Lifting Embodied World Models for Planning and Control

arXiv cs.AI / 4/30/2026

💬 OpinionIdeas & Deep AnalysisModels & Research

Key Points

  • Embodied world models that predict future observations from actions become hard to plan with when the agent’s action space is high-dimensional (e.g., full joint control for humans).
  • The paper proposes training a lightweight high-level policy that converts a compact action representation into sequences of low-level joint commands, then composing it with a frozen world model to obtain a “lifted” world model.
  • The lifted model can predict a sequence of future observations from a single high-level action, using a low-dimensional action interface based on 2D waypoints tied to near-term goals for key joints.
  • Experiments on a human-like embodiment show substantially improved planning accuracy versus directly searching in low-level joint space (3.8× lower mean joint error), while also being more compute-efficient and generalizing to unseen environments.
  • The approach emphasizes better controllability and planning tractability by making actions more interpretable and easier to specify or search over.

Abstract

World models of embodied agents predict future observations conditioned on an action taken by the agent. For complex embodiments, action spaces are high-dimensional and difficult to specify: for example, precisely controlling a human agent requires specifying the motion of each joint.

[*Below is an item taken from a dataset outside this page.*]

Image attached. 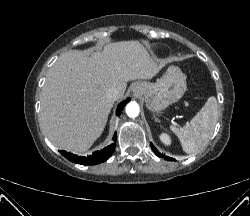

This makes the world model hard to control and expensive to plan with as search-based methods like CEM scale poorly with action dimensionality. To address this issue, we train a lightweight policy that maps high-level actions to sequences of low-level joint actions. Composing this policy with the frozen world model produces a lifted world model that predicts a sequence of future observations from a single high-level action. We instantiate this framework for a human-like embodiment, defining the high-level action space as a small set of 2D waypoints annotated on the current observation frame, each specifying a near-term goal position for a leaf joint (pelvis, head, hands). Waypoints are low-dimensional, visually interpretable, and easy to specify manually or to search over. We show that the lifted world model substantially outperforms searching directly in low-level joint space (3.8\times lower mean joint error to the goal pose), while remaining more compute-efficient and generalizing to environments unseen by the policy.